Re: [PATCH 00/12] mm/debug_vm_pgtable: Enhancements

From: Anshuman Khandual
Date: Mon Jul 12 2021 - 00:14:03 EST


Hi Gavin,

Though I have not jumped into the details for all individual
patches here but still have some high level questions below.

On 7/6/21 11:47 AM, Gavin Shan wrote:
> There are couple of issues with current implementations and this series
> tries to resolve the issues:
>
> (a) All needed information are scattered in variables, passed to various
> test functions. The code is organized in pretty much relaxed fashion.
All these variables are first prepared in debug_vm_pgtable(), before
getting passed into respective individual test functions. Also these
test functions receive only the required number of variables not all.
Adding a structure that captures all test parameters at once before
passing them down will be unnecessary. I am still wondering what will
be the real benefit of this large code churn ?

>
> (b) The page isn't allocated from buddy during page table entry modifying
> tests. The page can be invalid, conflicting to the implementations
> of set_{pud, pmd, pte}_at() on ARM64. The target page is accessed
> so that the iCache can be flushed when execution permission is given
> on ARM64. Besides, the target page can be unmapped and access to
> it causes kernel crash.

Using 'start_kernel' based method for struct page usage, enabled this
test to run on platforms which might not have enough memory required
for various individual test functions.

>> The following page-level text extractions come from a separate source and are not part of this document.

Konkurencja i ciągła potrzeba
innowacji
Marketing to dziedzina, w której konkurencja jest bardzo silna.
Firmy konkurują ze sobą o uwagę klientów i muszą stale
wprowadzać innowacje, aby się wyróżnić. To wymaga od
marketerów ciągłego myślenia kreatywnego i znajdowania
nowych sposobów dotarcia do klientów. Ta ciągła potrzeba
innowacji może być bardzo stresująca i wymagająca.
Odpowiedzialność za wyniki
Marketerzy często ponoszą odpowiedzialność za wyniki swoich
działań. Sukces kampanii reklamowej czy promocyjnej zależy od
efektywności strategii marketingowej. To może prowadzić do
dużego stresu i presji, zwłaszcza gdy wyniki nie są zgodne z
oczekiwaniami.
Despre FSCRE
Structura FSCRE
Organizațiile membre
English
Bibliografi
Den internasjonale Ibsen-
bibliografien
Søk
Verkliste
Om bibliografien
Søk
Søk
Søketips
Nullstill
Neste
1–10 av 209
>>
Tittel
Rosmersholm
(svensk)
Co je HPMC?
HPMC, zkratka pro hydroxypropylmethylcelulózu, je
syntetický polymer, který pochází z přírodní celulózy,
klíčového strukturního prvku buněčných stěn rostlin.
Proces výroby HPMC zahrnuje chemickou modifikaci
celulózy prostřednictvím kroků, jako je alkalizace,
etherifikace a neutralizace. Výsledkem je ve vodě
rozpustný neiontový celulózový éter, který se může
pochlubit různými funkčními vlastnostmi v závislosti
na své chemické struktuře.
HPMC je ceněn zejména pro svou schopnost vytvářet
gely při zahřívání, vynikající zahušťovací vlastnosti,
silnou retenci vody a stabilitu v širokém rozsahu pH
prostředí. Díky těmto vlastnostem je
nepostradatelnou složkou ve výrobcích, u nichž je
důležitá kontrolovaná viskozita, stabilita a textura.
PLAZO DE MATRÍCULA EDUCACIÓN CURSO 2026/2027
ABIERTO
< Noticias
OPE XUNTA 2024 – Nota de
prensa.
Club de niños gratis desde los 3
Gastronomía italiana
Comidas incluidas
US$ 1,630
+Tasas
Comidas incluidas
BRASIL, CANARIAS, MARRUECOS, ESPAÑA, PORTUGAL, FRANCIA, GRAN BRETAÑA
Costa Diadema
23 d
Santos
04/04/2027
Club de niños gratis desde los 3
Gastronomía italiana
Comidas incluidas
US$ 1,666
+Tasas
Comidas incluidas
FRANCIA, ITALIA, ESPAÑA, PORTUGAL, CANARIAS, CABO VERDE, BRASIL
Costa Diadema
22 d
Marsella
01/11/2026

This method is not a problem for
tests that just need an aligned pfn (which creates a page table entry)
not a real struct page.

But not allocating and owning the struct page might be problematic for
tests that expect a real struct page and transform its state via set_
{pud, pmd, pte}_at() functions as reported here.

>
> "struct vm_pgtable_debug" is introduced to address issue (a). For issue
> (b), the used page is allocated from buddy in page table entry modifying
> tests. The corresponding tets will be skipped if we fail to allocate the
> (huge) page. For other test cases, the original page around to kernel
> symbol (@start_kernel) is still used.

For all basic pfn requiring tests, existing 'start_kernel' based method
should continue but allocate a struct page for other tests which change
the passed struct page. Skipping the tests when allocation fails is the
right thing to do.

- Anshuman